Here we read: Alan Rogers addresses the political controversy over the theory of evolution…
The comment about “a political controversy” inspired the following.
First of all, the theory of evolution (whatever that means) is so plastic, so poorly defined, and so perfectly designed to be amenable to any subjective or a priori interpretation that it is essentially vacuous as a scientific hypothesis, much less a theory. It is also cleverly designed to be impervious to negation or even challenge, due to its infinite logical and evidential plasticity.
It’s not a political controversy. It is:
1) An evidential controversy (for example, the fossil record, especially the Cambrian explosion).
2) A logical and computational controversy (the insufficiency of random errors producing highly complex, functionally integrated, self-correcting computer code).
3) A mathematical controversy (clearly insufficient probabilistic resources for anything but the most trivial changes based on Darwinian mechanisms).
Politics have nothing to do with any of this.

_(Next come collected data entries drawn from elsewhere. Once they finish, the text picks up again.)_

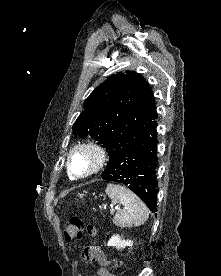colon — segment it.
<instances>
[{"instance_id": "obj_1", "label": "colon", "mask_w": 221, "mask_h": 276, "mask_svg": "<svg viewBox=\"0 0 221 276\" xmlns=\"http://www.w3.org/2000/svg\"><path fill=\"white\" fill-rule=\"evenodd\" d=\"M85 236H96V230L92 224L85 223L78 217H72L64 224V239L66 242L81 240ZM119 265L120 262L118 260H114L107 263V269L112 271L115 270Z\"/></svg>"}]
</instances>
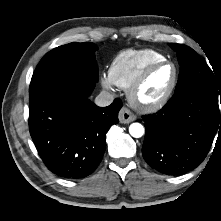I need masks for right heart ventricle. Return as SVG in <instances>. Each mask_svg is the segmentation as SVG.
<instances>
[{
	"mask_svg": "<svg viewBox=\"0 0 221 221\" xmlns=\"http://www.w3.org/2000/svg\"><path fill=\"white\" fill-rule=\"evenodd\" d=\"M163 59H166L163 54L152 49H129L114 58L109 77L115 85L128 89L147 65Z\"/></svg>",
	"mask_w": 221,
	"mask_h": 221,
	"instance_id": "e07e8e85",
	"label": "right heart ventricle"
}]
</instances>
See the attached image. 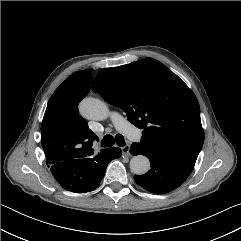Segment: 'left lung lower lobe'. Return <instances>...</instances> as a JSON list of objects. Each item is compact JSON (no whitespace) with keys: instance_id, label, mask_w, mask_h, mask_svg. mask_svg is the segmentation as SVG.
<instances>
[{"instance_id":"1","label":"left lung lower lobe","mask_w":241,"mask_h":241,"mask_svg":"<svg viewBox=\"0 0 241 241\" xmlns=\"http://www.w3.org/2000/svg\"><path fill=\"white\" fill-rule=\"evenodd\" d=\"M130 153L145 155L150 159L151 169L144 175H135L134 180L145 190L156 194H164L179 187L194 168L192 164L146 150L137 143L132 144Z\"/></svg>"}]
</instances>
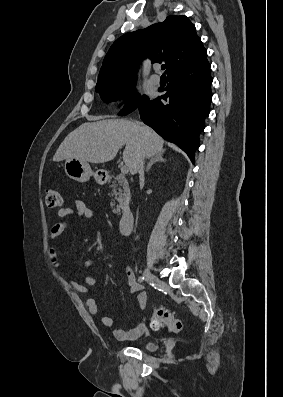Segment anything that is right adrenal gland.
Here are the masks:
<instances>
[{"instance_id": "obj_1", "label": "right adrenal gland", "mask_w": 283, "mask_h": 397, "mask_svg": "<svg viewBox=\"0 0 283 397\" xmlns=\"http://www.w3.org/2000/svg\"><path fill=\"white\" fill-rule=\"evenodd\" d=\"M163 153L164 152H160V153L156 154L154 157H152L150 159V162L148 163L147 168H146V172H149L151 166L154 163H156V162H165L166 161V159L163 158Z\"/></svg>"}]
</instances>
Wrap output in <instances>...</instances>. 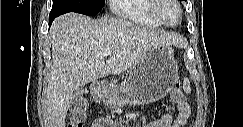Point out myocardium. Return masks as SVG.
Wrapping results in <instances>:
<instances>
[{"instance_id": "obj_1", "label": "myocardium", "mask_w": 243, "mask_h": 127, "mask_svg": "<svg viewBox=\"0 0 243 127\" xmlns=\"http://www.w3.org/2000/svg\"><path fill=\"white\" fill-rule=\"evenodd\" d=\"M166 1H172L173 3H175V5L178 7L179 12H180V16L179 19L175 22V23H169L167 22L164 17L162 16L161 13V8L164 5V3ZM153 5H152V14L154 16V18L163 26L166 27H175L177 25H179L184 17V10L180 4V2L178 0H152Z\"/></svg>"}]
</instances>
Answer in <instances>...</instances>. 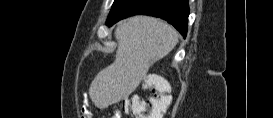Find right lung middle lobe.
I'll return each mask as SVG.
<instances>
[{
  "label": "right lung middle lobe",
  "instance_id": "1",
  "mask_svg": "<svg viewBox=\"0 0 273 118\" xmlns=\"http://www.w3.org/2000/svg\"><path fill=\"white\" fill-rule=\"evenodd\" d=\"M123 0H115L110 13L119 5Z\"/></svg>",
  "mask_w": 273,
  "mask_h": 118
}]
</instances>
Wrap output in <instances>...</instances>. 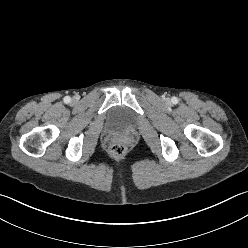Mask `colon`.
Segmentation results:
<instances>
[{
    "mask_svg": "<svg viewBox=\"0 0 248 248\" xmlns=\"http://www.w3.org/2000/svg\"><path fill=\"white\" fill-rule=\"evenodd\" d=\"M127 150V146L123 141H115L110 145V154L114 158H121Z\"/></svg>",
    "mask_w": 248,
    "mask_h": 248,
    "instance_id": "5ec220e1",
    "label": "colon"
}]
</instances>
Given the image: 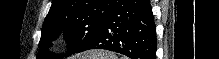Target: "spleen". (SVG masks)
<instances>
[{
	"instance_id": "3e777b00",
	"label": "spleen",
	"mask_w": 219,
	"mask_h": 59,
	"mask_svg": "<svg viewBox=\"0 0 219 59\" xmlns=\"http://www.w3.org/2000/svg\"><path fill=\"white\" fill-rule=\"evenodd\" d=\"M87 57L90 56V59H108L107 56H105L104 54H99L98 56H93V53H88L86 54ZM99 57V58H98Z\"/></svg>"
}]
</instances>
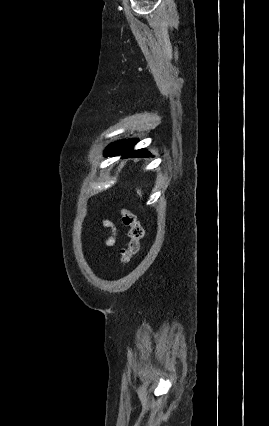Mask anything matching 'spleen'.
<instances>
[{"label": "spleen", "mask_w": 269, "mask_h": 426, "mask_svg": "<svg viewBox=\"0 0 269 426\" xmlns=\"http://www.w3.org/2000/svg\"><path fill=\"white\" fill-rule=\"evenodd\" d=\"M137 194L139 195V196H141V191L138 189L137 190Z\"/></svg>", "instance_id": "3e777b00"}]
</instances>
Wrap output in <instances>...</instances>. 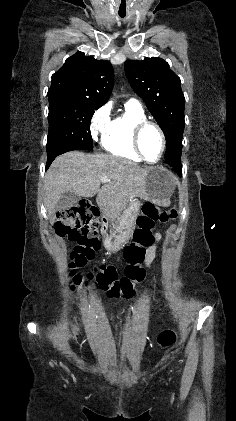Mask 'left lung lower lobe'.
I'll return each mask as SVG.
<instances>
[{
    "instance_id": "obj_1",
    "label": "left lung lower lobe",
    "mask_w": 236,
    "mask_h": 421,
    "mask_svg": "<svg viewBox=\"0 0 236 421\" xmlns=\"http://www.w3.org/2000/svg\"><path fill=\"white\" fill-rule=\"evenodd\" d=\"M170 167L181 177V172H182L181 164L172 165Z\"/></svg>"
}]
</instances>
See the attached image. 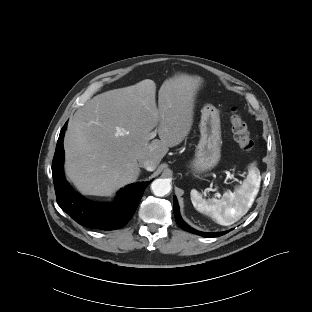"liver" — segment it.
Listing matches in <instances>:
<instances>
[{"label":"liver","instance_id":"6515ba94","mask_svg":"<svg viewBox=\"0 0 312 312\" xmlns=\"http://www.w3.org/2000/svg\"><path fill=\"white\" fill-rule=\"evenodd\" d=\"M202 82L187 74L165 80L158 108L156 84L150 79L93 97L68 123L64 149L69 178L84 194L108 196L138 178L139 159L158 165L189 134ZM155 127L160 140L149 142Z\"/></svg>","mask_w":312,"mask_h":312}]
</instances>
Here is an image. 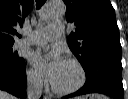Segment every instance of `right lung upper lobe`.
Instances as JSON below:
<instances>
[{
  "label": "right lung upper lobe",
  "instance_id": "1",
  "mask_svg": "<svg viewBox=\"0 0 128 99\" xmlns=\"http://www.w3.org/2000/svg\"><path fill=\"white\" fill-rule=\"evenodd\" d=\"M33 0H0V43H14V35L20 37L15 26H22L29 14Z\"/></svg>",
  "mask_w": 128,
  "mask_h": 99
}]
</instances>
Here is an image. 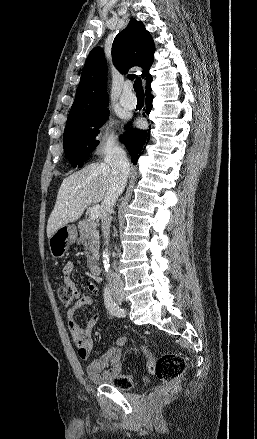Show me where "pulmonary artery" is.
Segmentation results:
<instances>
[{
  "label": "pulmonary artery",
  "instance_id": "e3ab8cb5",
  "mask_svg": "<svg viewBox=\"0 0 257 439\" xmlns=\"http://www.w3.org/2000/svg\"><path fill=\"white\" fill-rule=\"evenodd\" d=\"M119 103L127 109H133L136 106L137 100L135 95L132 94L129 85H124L119 97Z\"/></svg>",
  "mask_w": 257,
  "mask_h": 439
}]
</instances>
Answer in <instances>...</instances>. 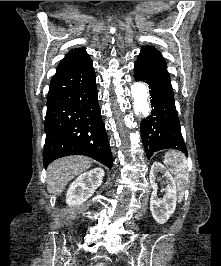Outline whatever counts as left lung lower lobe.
I'll list each match as a JSON object with an SVG mask.
<instances>
[{
	"instance_id": "left-lung-lower-lobe-1",
	"label": "left lung lower lobe",
	"mask_w": 221,
	"mask_h": 266,
	"mask_svg": "<svg viewBox=\"0 0 221 266\" xmlns=\"http://www.w3.org/2000/svg\"><path fill=\"white\" fill-rule=\"evenodd\" d=\"M134 78L149 85L152 111L141 122V137L147 158L154 152L174 148L187 154L170 76L166 69L134 63Z\"/></svg>"
}]
</instances>
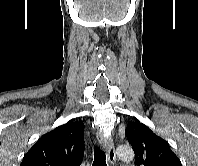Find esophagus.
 <instances>
[{"instance_id": "esophagus-1", "label": "esophagus", "mask_w": 198, "mask_h": 166, "mask_svg": "<svg viewBox=\"0 0 198 166\" xmlns=\"http://www.w3.org/2000/svg\"><path fill=\"white\" fill-rule=\"evenodd\" d=\"M96 137L99 142L100 147L104 148L107 152V159L111 165H114L117 161V156L114 148V143L112 138L105 137L102 132L97 131Z\"/></svg>"}]
</instances>
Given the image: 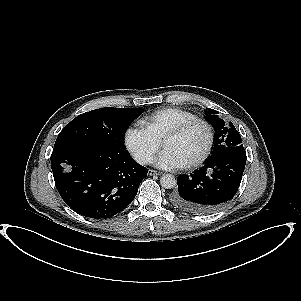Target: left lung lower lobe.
<instances>
[{
	"label": "left lung lower lobe",
	"instance_id": "1",
	"mask_svg": "<svg viewBox=\"0 0 301 301\" xmlns=\"http://www.w3.org/2000/svg\"><path fill=\"white\" fill-rule=\"evenodd\" d=\"M246 164L243 145L225 148L210 156L205 166L177 178L171 203L184 211L207 214L229 203L238 191Z\"/></svg>",
	"mask_w": 301,
	"mask_h": 301
}]
</instances>
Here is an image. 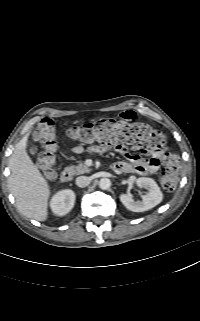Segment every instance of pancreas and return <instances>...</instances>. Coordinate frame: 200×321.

It’s just basic reason, logic, and evidence.
If “evolution” means that living things have changed over time, and they share many characteristics and DNA code, but we don’t have any idea how this could have happened without some kind of intelligent design — then count me as an evolutionist.
Otherwise, Alan Rogers, don’t try to con me with transparent BS. I’m not stupid or poorly educated.
Move along to another potential victim.